Acquired methemoglobinemia is a life-threatening cause of respiratory failure that occurs when there is an increase rate of oxidation of hemoglobin to methemoglobin resulting in greater affinity for oxygen binding and decreased release of oxygen to the tissues (1). Rasburicase is frequently used in patients with tumor lysis syndrome. Methemoglobinemia due to rasburicase occurs in fewer than 1% of patients (2). Usually, patients with glucose-6-phosphate dehydrogenase deficiency are at higher risk of developing rasburicase induced methemoglobinemia (1). This is a case report of rasburicase induced methemoglobinemia and the use of methylene blue.CASE PRESENTATION: 85-year-old African American female with past medical history of hypertension and CKD stage 3b who was admitted with altered mental status, decreased oral intake, and ongoing weakness. Her labs were significant for hyperuricemia, hypercalcemia, elevated LDH, acute on chronic kidney disease, 14% blasts on peripheral smear, and normocytic normochromic anemia. She was diagnosed with AML by bone marrow biopsy. Rasburicase was given for concern of tumor lysis syndrome. Two days later, the patient developed shortness of breath and hypoxia with pulse oxygen saturation of 70%. Arterial blood gas showed pH 7.429, PaCO2 29.2 mm hg, PaO2 99.9 mm hg, HCO3 18.9 mmol/L, methemoglobin 16.8%, O2 saturation 79.2%. She was treated with oxygen therapy and methylene blue. Rasburicase was determined to be the causative agent; thus, additional doses were not given. The methemoglobin level improved to normal over the course of several days.
DISCUSSION:The clinical presentation of methemoglobinemia may include gray pigmentation of the skin, chocolate colored blood, dyspnea and neurological symptoms, such as dizziness, headache, and seizures. These clinical symptoms vary with regards to methemoglobinemia concentrations and underlying medical conditions (3). For example, methemoglobinemia in patients with anemia usually present with more severe symptoms as they have reduced levels of hemoglobin (3). Methemoglobinemia is usually suspected based on history, symptoms, and hypoxemia refractory to supplemental oxygen (3). Blood gas with co-oximetry can be used to confirm the diagnosis (3). Methylene blue is usually used when methemoglobin levels exceed 20-30%; however, if the patient is symptomatic (ex. anxiety, light-headedness, or headaches) it should be used regardless of levels (3). Other treatment options include vitamin C and red blood cell exchange transfusion (1).

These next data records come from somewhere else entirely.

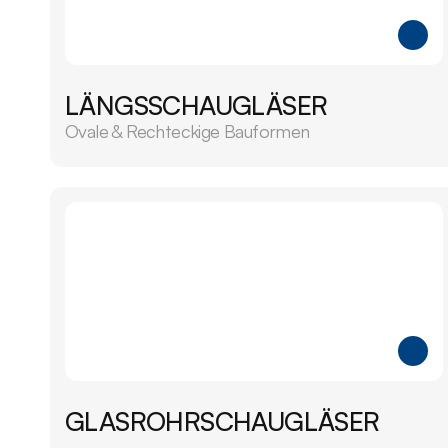
LÄNGSSCHAUGLÄSER
Ovale & Rechteckige Bauformen
GLASROHRSCHAUGLÄSER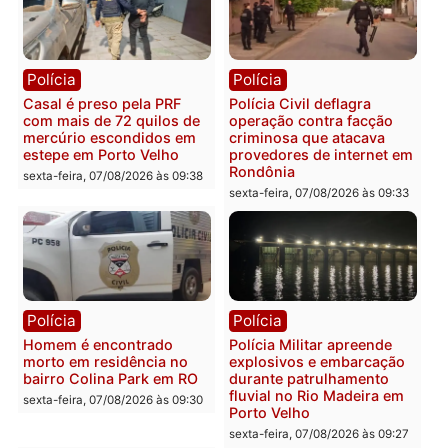
Polícia
Polícia
2 MILHÕES – Unnesa
Polícia Federal apreende
apresenta documentos
400 quilos de drogas e
que comprovam
prende motorista em RO
transparência e legalidade
sexta-feira, 07/08/2026 às 09:
na operação alvo da PF
sexta-feira, 07/08/2026 às 12:24
Polícia
Polícia
Casal é preso pela PRF
Polícia Civil deflagra
com mais de 72 quilos de
operação contra facção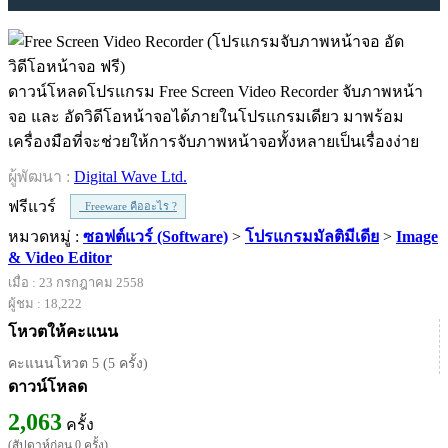
ดาวน์โหลดโปรแกรม Free Screen Video Recorder จับภาพหน้า
จอ และ อัดวิดีโอหน้าจอได้ภายในโปรแกรมเดียว มาพร้อม
เครื่องมือที่จะช่วยให้การจับภาพหน้าจอทั้งหลายเป็นเรื่องง่าย
ผู้พัฒนา :
Digital Wave Ltd.
ฟรีแวร์
Freeware คืออะไร ?
หมวดหมู่ :
ซอฟต์แวร์ (Software)
>
โปรแกรมมัลติมีเดีย
>
Image
& Video Editor
เมื่อ : 23 กรกฎาคม 2558
ผู้ชม : 18,222
โหวตให้คะแนน
คะแนนโหวต 5 (5 ครั้ง)
ดาวน์โหลด
2,063
ครั้ง
(สัปดาห์ก่อน 0 ครั้ง)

CONCLUSIONS:Diagnosis of methemoglobinemia relies on reviewing the patient's medication history, correlating clinical discrepancy on pulse oxygen saturation and arterial blood gas, and resolution of symptoms when the offending agent is discontinued. Careful evaluation of each case is pertinent when considering life-saving treatment, such as methylene blue.